Shear Stress Dependent Regulation of Apical Endocytosis in Renal Proximal Tubule Epithelia

The kidney has an extraordinary ability to maintain stable fractional solute and fluid reabsorption over a wide range of glomerular filtration rates (GFRs). Internalization of filtered low molecular weight proteins, vitamins, hormones, and other small molecules is mediated by the proximal tubule (PT) multiligand receptors megalin and cubilin. Changes in GFR and the accompanying fluid shear stress (FSS) modulate acute changes in PT ion transport. Therefore, we hypothesized that changes in FSS would also modulate protein uptake. We recently discovered that FSS also modulates apical endocytosis in PT cells via a mechanosensitive pathway regulated by primary cilia . FSS caused a rapid and transient increase in intracellular calcium in cells that preceded the endocytic response. Neither the FSS‐stimulated increase in intracellular calcium or apical endocytosis was observed in deciliated cells.

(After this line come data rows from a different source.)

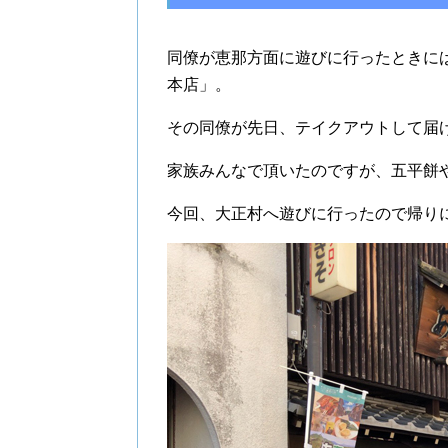
同僚が恵那方面に遊びに行ったときに
本店」。
その同僚が先日、テイクアウトして届
家族みんなで頂いたのですが、五平餅
今回、大正村へ遊びに行ったので帰り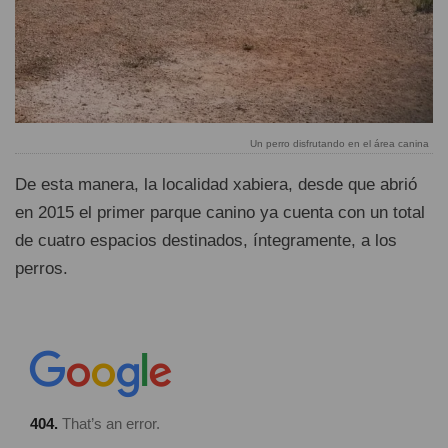
Un perro disfrutando en el área canina
De esta manera, la localidad xabiera, desde que abrió
en 2015 el primer parque canino ya cuenta con un total
de cuatro espacios destinados, íntegramente, a los
perros.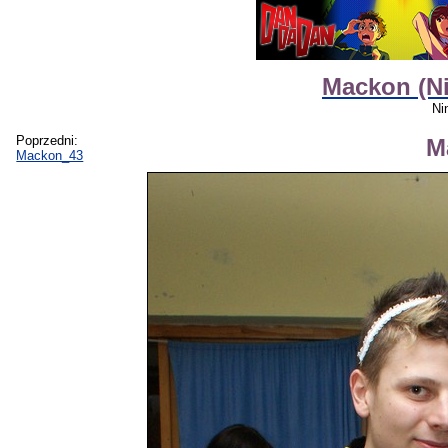
Mackon (Ni
Ni
Poprzedni:
M
Mackon_43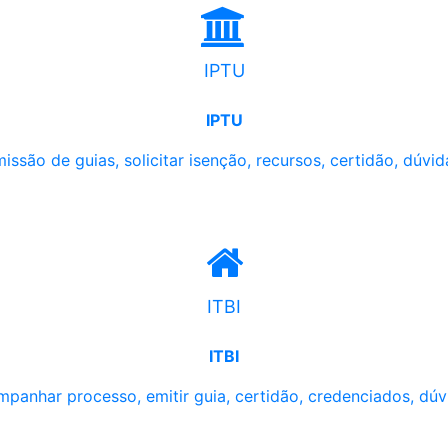
IPTU
IPTU
issão de guias, solicitar isenção, recursos, certidão, dúvid
ITBI
ITBI
panhar processo, emitir guia, certidão, credenciados, dúv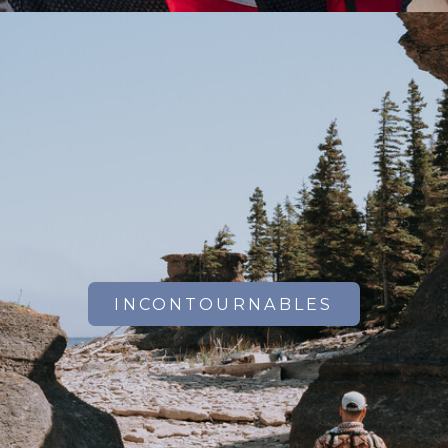
INCONTOURNABLES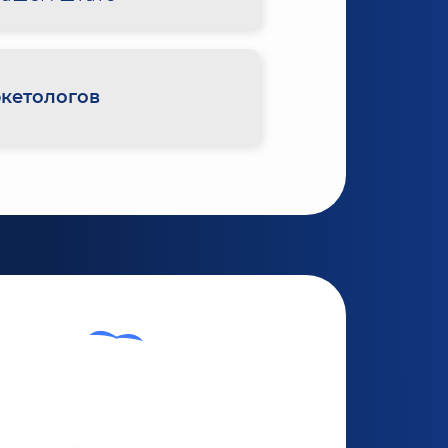
кетологов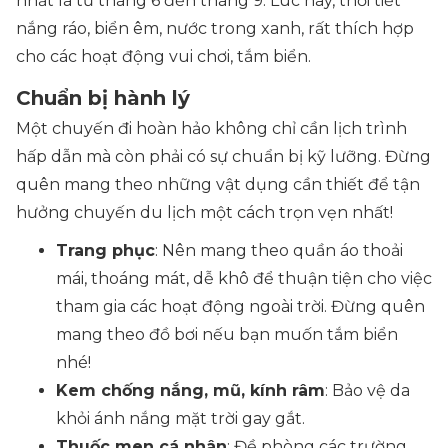
nhất là từ tháng 6 đến tháng 9. Lúc này, thời tiết
nắng ráo, biển êm, nước trong xanh, rất thích hợp
cho các hoạt động vui chơi, tắm biển.
Chuẩn bị hành lý
Một chuyến đi hoàn hảo không chỉ cần lịch trình
hấp dẫn mà còn phải có sự chuẩn bị kỹ lưỡng. Đừng
quên mang theo những vật dụng cần thiết để tận
hưởng chuyến du lịch một cách trọn vẹn nhất!
Trang phục
: Nên mang theo quần áo thoải
mái, thoáng mát, dễ khô để thuận tiện cho việc
tham gia các hoạt động ngoài trời. Đừng quên
mang theo đồ bơi nếu bạn muốn tắm biển
nhé!
Kem chống nắng, mũ, kính râm
: Bảo vệ da
khỏi ánh nắng mặt trời gay gắt.
Thuốc men cá nhân
: Đề phòng các trường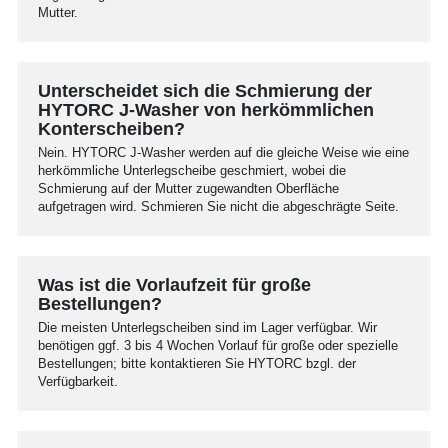
Mutter.
Unterscheidet sich die Schmierung der
HYTORC J-Washer von herkömmlichen
Konterscheiben?
Nein. HYTORC J-Washer werden auf die gleiche Weise wie eine
herkömmliche Unterlegscheibe geschmiert, wobei die
Schmierung auf der Mutter zugewandten Oberfläche
aufgetragen wird. Schmieren Sie nicht die abgeschrägte Seite.
Was ist die Vorlaufzeit für große
Bestellungen?
Die meisten Unterlegscheiben sind im Lager verfügbar. Wir
benötigen ggf. 3 bis 4 Wochen Vorlauf für große oder spezielle
Bestellungen; bitte kontaktieren Sie HYTORC bzgl. der
Verfügbarkeit.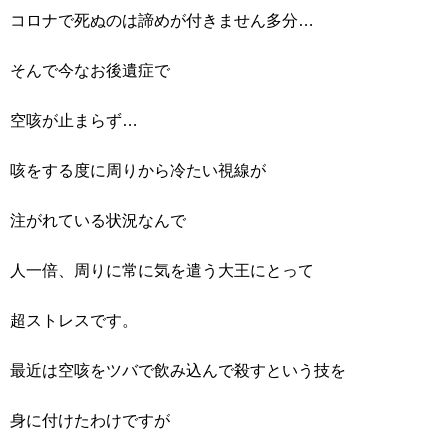
コロナで死ぬのは諦めが付きません多分…
そんで今なお後遺症で
空咳が止まらず…
咳をする度に周りから冷たい視線が
注がれている状況なんで
人一倍、周りに常に気を遣う大王にとって
超ストレスです。
最近は空咳をツバで飲み込んで殺すという技を
身に付けたわけですが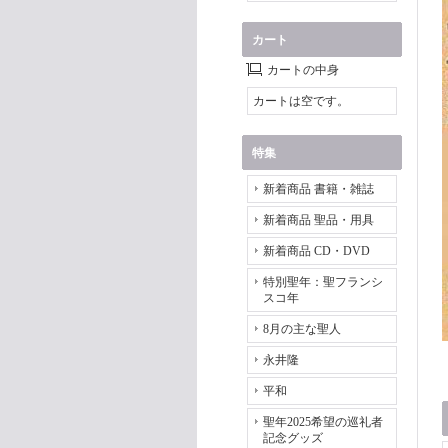
カート
カートの中身
カートは空です。
特集
新着商品 書籍・雑誌
新着商品 聖品・用具
新着商品 CD・DVD
特別聖年：聖フランシ
スコ年
8月の主な聖人
永井隆
平和
聖年2025希望の巡礼者
記念グッズ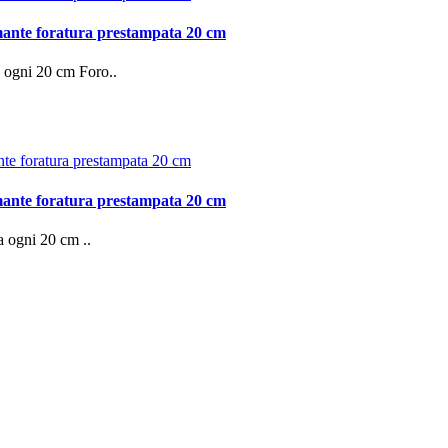
mante foratura prestampata 20 cm
 ogni 20 cm Foro..
mante foratura prestampata 20 cm
 ogni 20 cm ..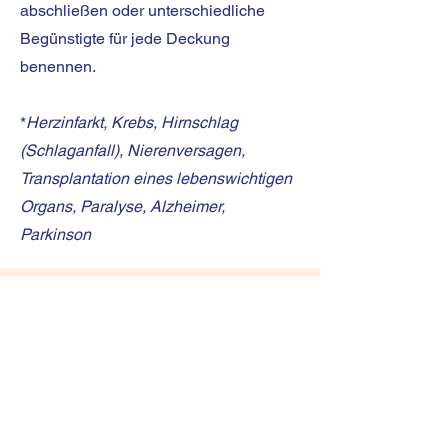
abschließen oder unterschiedliche
Begünstigte für jede Deckung
benennen.
​*
Herzinfarkt, Krebs, Hirnschlag
(Schlaganfall), Nierenversagen,
Transplantation eines lebenswichtigen
Organs, Paralyse, Alzheimer,
Parkinson
Wir erstellen Ihnen ein
individuelles Angeb
o
t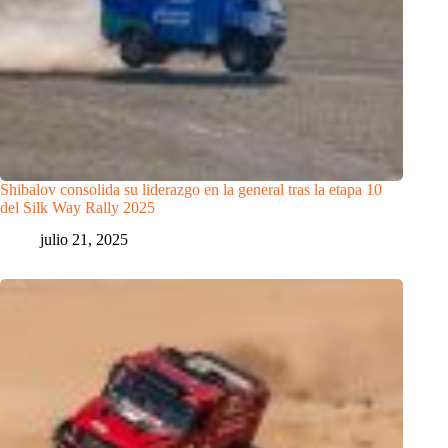
Shibalov consolida su liderazgo en la general tras la etapa 10
del Silk Way Rally 2025
julio 21, 2025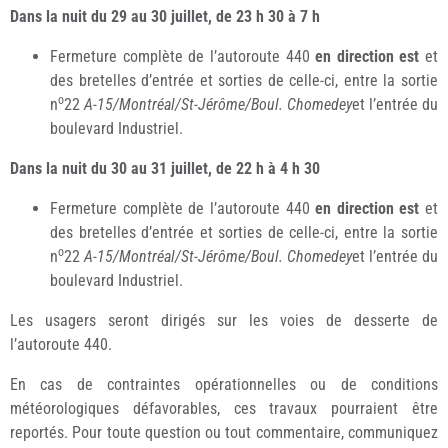
Dans la nuit du 29 au 30 juillet, de 23 h 30 à 7 h
Fermeture complète de l’autoroute 440
en direction est
et
des bretelles d’entrée et sorties de celle-ci, entre la sortie
o
n
22
A-15/Montréal/St-Jérôme/Boul. Chomedey
et l’entrée du
boulevard Industriel.
Dans la nuit du 30 au 31 juillet, de 22 h à 4 h 30
Fermeture complète de l’autoroute 440
en direction est
et
des bretelles d’entrée et sorties de celle-ci, entre la sortie
o
n
22
A-15/Montréal/St-Jérôme/Boul. Chomedey
et l’entrée du
boulevard Industriel.
Les usagers seront dirigés sur les voies de desserte de
l’autoroute 440.
En cas de contraintes opérationnelles ou de conditions
météorologiques défavorables, ces travaux pourraient être
reportés. Pour toute question ou tout commentaire, communiquez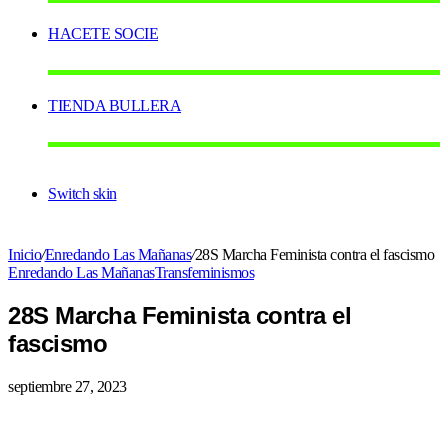
HACETE SOCIE
TIENDA BULLERA
Switch skin
Inicio
/
Enredando Las Mañanas
/
28S Marcha Feminista contra el fascismo
Enredando Las Mañanas
Transfeminismos
28S Marcha Feminista contra el
fascismo
septiembre 27, 2023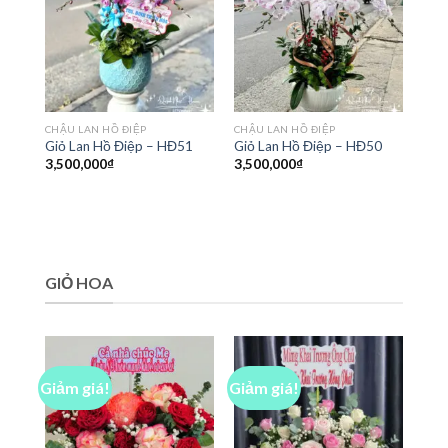
CHẬU LAN HỒ ĐIỆP
CHẬU LAN HỒ ĐIỆP
Giỏ Lan Hồ Điệp – HĐ51
Giỏ Lan Hồ Điệp – HĐ50
3,500,000
₫
3,500,000
₫
GIỎ HOA
Giảm giá!
Giảm giá!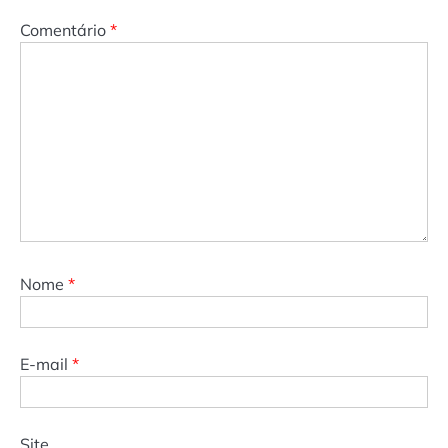
Comentário
*
Nome
*
E-mail
*
Site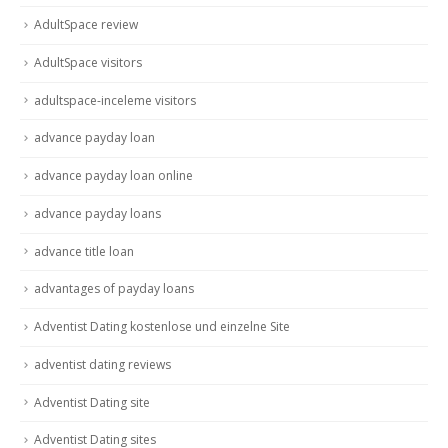
AdultSpace review
AdultSpace visitors
adultspace-inceleme visitors
advance payday loan
advance payday loan online
advance payday loans
advance title loan
advantages of payday loans
Adventist Dating kostenlose und einzelne Site
adventist dating reviews
Adventist Dating site
Adventist Dating sites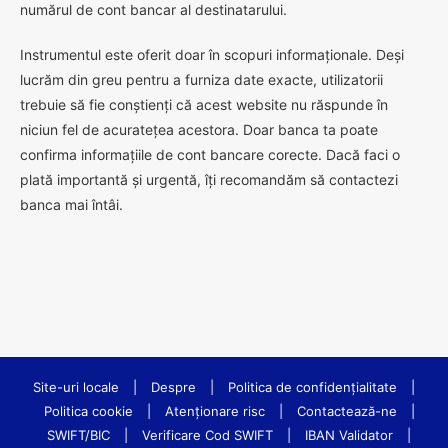
numărul de cont bancar al destinatarului.
Instrumentul este oferit doar în scopuri informaționale. Deși
lucrăm din greu pentru a furniza date exacte, utilizatorii
trebuie să fie conștienți că acest website nu răspunde în
niciun fel de acuratețea acestora. Doar banca ta poate
confirma informațiile de cont bancare corecte. Dacă faci o
plată importantă și urgentă, îți recomandăm să contactezi
banca mai întâi.
Site-uri locale
|
Despre
|
Politica de confidenţialitate
|
Politica cookie
|
Atenționare risc
|
Contactează-ne
|
SWIFT/BIC
|
Verificare Cod SWIFT
|
IBAN Validator
|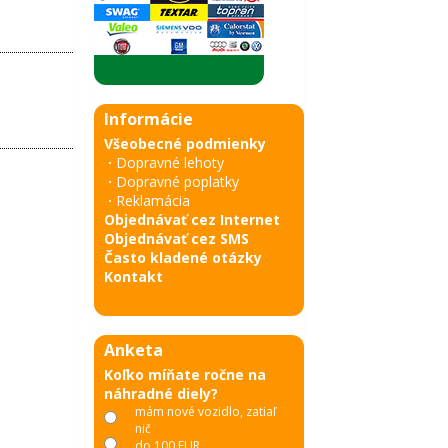
Informácie
Všeobecné podmienky
·
Dopravné lehoty
·
Dopravné poplatky
·
Reklamácia
Objednávať cez Internet
Objednávať cez SMS
Často kladené otázky
Kontakt
Anketa
Koľko míňate ročne na
náhradné diely?
mám nové vozidlo, zatiaľ
nič
do 100 EUR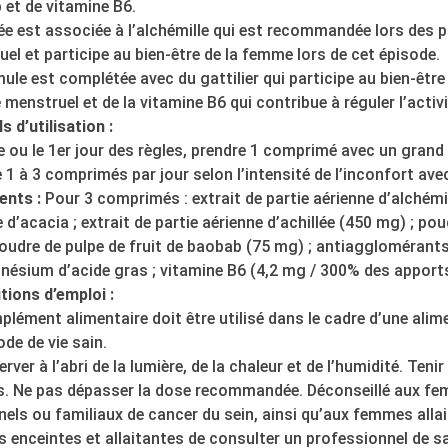
et de vitamine B6.
lée est associée à l’alchémille qui est recommandée lors des 
el et participe au bien-être de la femme lors de cet épisode.
ule est complétée avec du gattilier qui participe au bien-êtr
e menstruel et de la vitamine B6 qui contribue à réguler l’acti
s d’utilisation :
le ou le 1er jour des règles, prendre 1 comprimé avec un grand 
 1 à 3 comprimés par jour selon l’intensité de l’inconfort ave
ents :
Pour 3 comprimés : extrait de partie aérienne d’alchémi
’acacia ; extrait de partie aérienne d’achillée (450 mg) ; poud
oudre de pulpe de fruit de baobab (75 mg) ; antiagglomérants 
nésium d’acide gras ; vitamine B6 (4,2 mg / 300% des apports
tions d’emploi :
lément alimentaire doit être utilisé dans le cadre d’une alime
de de vie sain.
rver à l’abri de la lumière, de la chaleur et de l’humidité. Ten
s. Ne pas dépasser la dose recommandée. Déconseillé aux f
els ou familiaux de cancer du sein, ainsi qu’aux femmes alla
enceintes et allaitantes de consulter un professionnel de s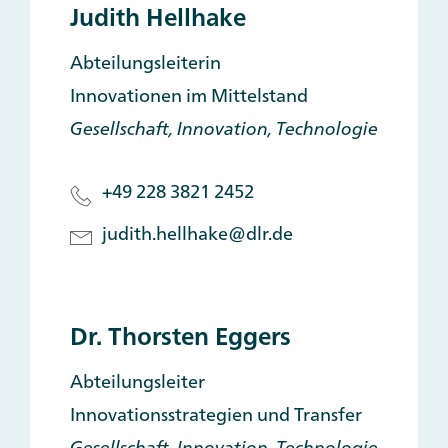
Judith Hellhake
Abteilungsleiterin
Innovationen im Mittelstand
Gesellschaft, Innovation, Technologie
+49 228 3821 2452
judith.hellhake@dlr.de
Dr. Thorsten Eggers
Abteilungsleiter
Innovationsstrategien und Transfer
Gesellschaft, Innovation, Technologie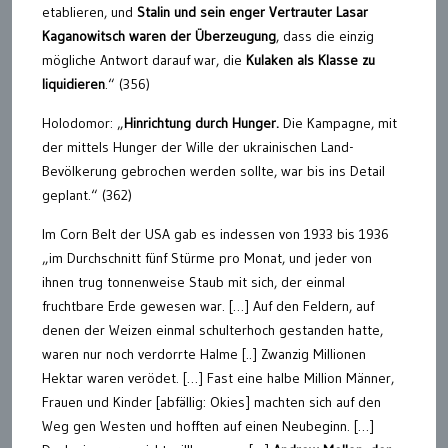
etablieren, und
Stalin und
s
ein enger Vertrauter Lasar
Kaganowitsch waren der Überzeugung
, dass die einzig
mögliche Antwort darauf war, die
Kulaken als Klasse zu
liquidieren
.“ (356)
Holodomor: „
Hinrichtung durch Hunger.
Die Kampagne, mit
der mittels Hunger der Wille der ukrainischen Land-
Bevölkerung gebrochen werden sollte, war bis ins Detail
geplant.“ (362)
Im Corn Belt der USA gab es indessen von 1933 bis 1936
„im Durchschnitt fünf Stürme pro Monat, und jeder von
ihnen trug tonnenweise Staub mit sich, der einmal
fruchtbare Erde gewesen war. […] Auf den Feldern, auf
denen der Weizen einmal schulterhoch gestanden hatte,
waren nur noch verdorrte Halme [..] Zwanzig Millionen
Hektar waren verödet. […] Fast eine halbe Million Männer,
Frauen und Kinder [abfällig: Okies] machten sich auf den
Weg gen Westen und hofften auf einen Neubeginn. […]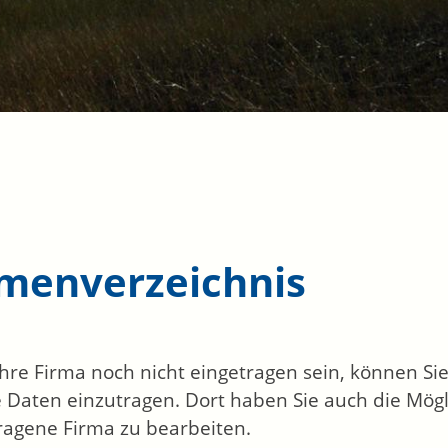
rmenverzeichnis
 Ihre Firma noch nicht eingetragen sein, können S
 Daten einzutragen. Dort haben Sie auch die Mögli
ragene Firma zu bearbeiten.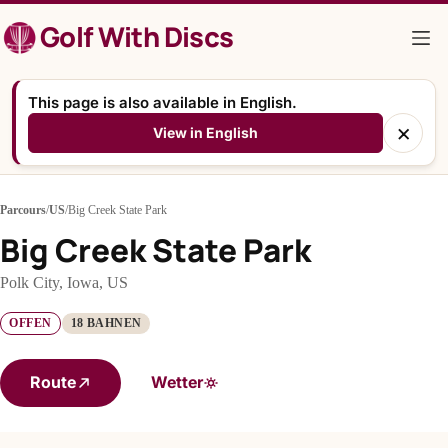
Zum
Golf With Discs
Inhalt
springen
This page is also available in English.
×
View in English
Parcours
/
US
/
Big Creek State Park
Big Creek State Park
Polk City, Iowa, US
OFFEN
18 BAHNEN
Route
Wetter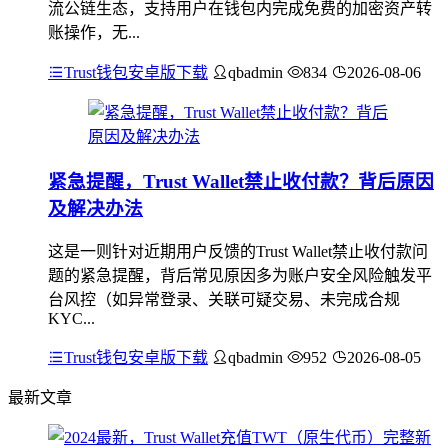
流公链生态，支持用户在钱包内完成免费的加密资产转
账操作，无...
Trust钱包安卓版下载
qbadmin
834
2026-08-06
紧急提醒，Trust Wallet禁止收付款？背后原因
及解决办法
这是一则针对近期用户反馈的Trust Wallet禁止收付款问
题的紧急提醒，背后常见原因多为账户安全风险触发平
台风控（如异常登录、关联可疑交易、未完成合规
KYC...
Trust钱包安卓版下载
qbadmin
952
2026-08-05
最新文章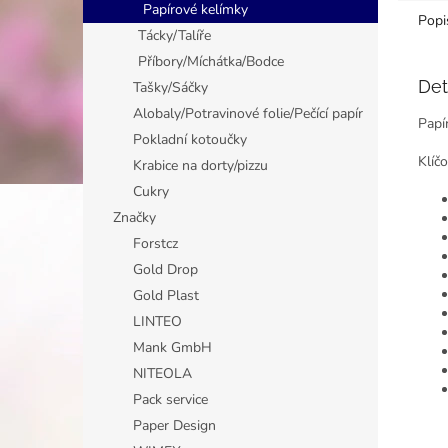
Papírové kelímky
Popi
Tácky/Talíře
Příbory/Míchátka/Bodce
Det
Tašky/Sáčky
Alobaly/Potravinové folie/Pečící papír
Papí
Pokladní kotoučky
Klíč
Krabice na dorty/pizzu
Cukry
Značky
Forstcz
Gold Drop
Gold Plast
LINTEO
Mank GmbH
NITEOLA
Pack service
Paper Design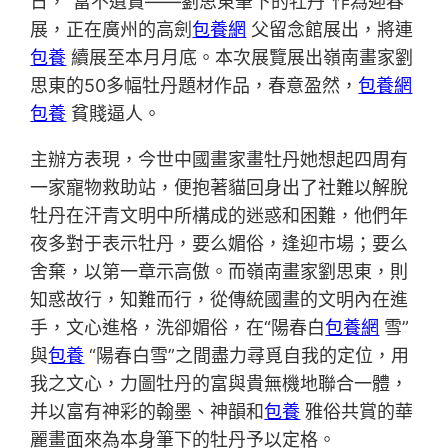
日，“富不遺貴——劉思東筆下的牡丹”作為迎春
展，正在廣州的高劍
包養網
父留念館展出，將連
包養
續展至本月月底。本次展覽展出嶺南畫家劉
思東的50多幅牡丹題材作品，春意盈然，
包養網
包養
貧賤逼人。
主辦方表現，今世中國畫家畫牡丹她想起四周有
一家寵物救助站，便抱著貓回身出了社難以解脫
牡丹在汗青文明中所構成的迷惑和困難，他們年
夜多對于表示牡丹，要么媚俗，逢迎市場；要么
舍棄，以第一章示高傲。而嶺南畫家劉思東，則
知惑故行，知難而行，從傳統國畫的文明內在進
手，文心進格，洗卻媚俗，在“陽春白
包養網
雪”
與
包養
“陽春白雪”之間盡力尋覓自我的定位，用
我之文心，力圖牡丹的富與貴無機地聯合一體，
并以富有神彩的翰墨、神韻和
包養
雅俗共賞的華
麗畫面來為本身筆下的牡丹予以定格。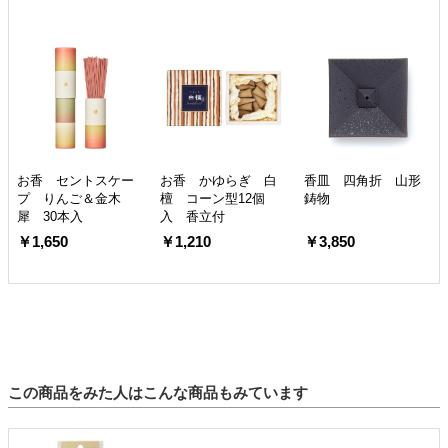
お香 セントスケー
お香 かゆらぎ 白
香皿 四角折 山形
プ りんご＆金木
檀 コーン型12個
鋳物
犀 30本入
入 香立付
￥1,650
￥1,210
￥3,850
この商品をみた人はこんな商品もみています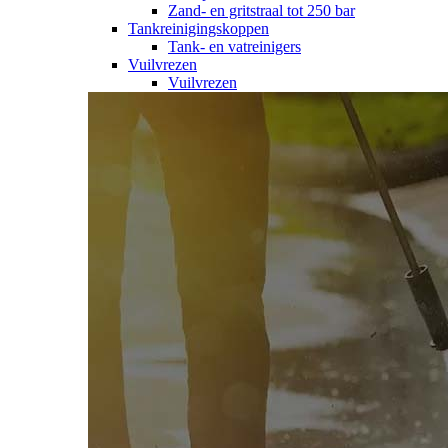
Zand- en gritstraal tot 250 bar
Tankreinigingskoppen
Tank- en vatreinigers
Vuilvrezen
Vuilvrezen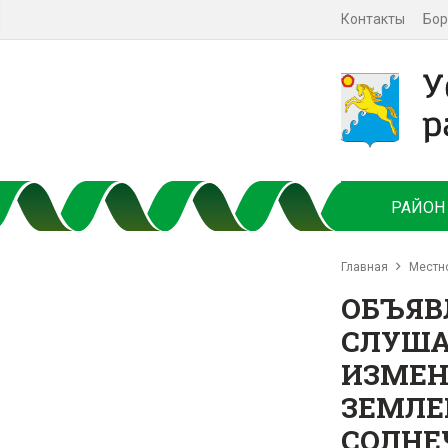
Контакты
Бор
РАЙОН
Главная
Местн
ОБЪЯВ
СЛУША
ИЗМЕН
ЗЕМЛЕ
СОЛНЕ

Addition of ATP to the medium rescued both responses, suggesting the involvement of purinergic receptors in the signaling cascade. Both basal and FSS‐stimulated endocytosis were inhibited by inhibitors of clathrin and dynamin. Additionally, treatment of PT cells with small molecule inhibitors of Cdc42 or siRNA mediated knockdown of Cdc42 ablated the FSS‐stimulated increase in endocytosis. Similarly knockdown of N‐WASP which participates in nucleation of branched actin filaments prevented the FSS stimulated endocytic response. Our data suggest that exposure of PT cells to FSS enhances apical clathrin‐mediated endocytosis via an actin‐dependent pathway that is modulated by activation of Cdc42, and N‐WASP. Our work defines a novel mechanism that underlies effective protein retrieval by the kidney.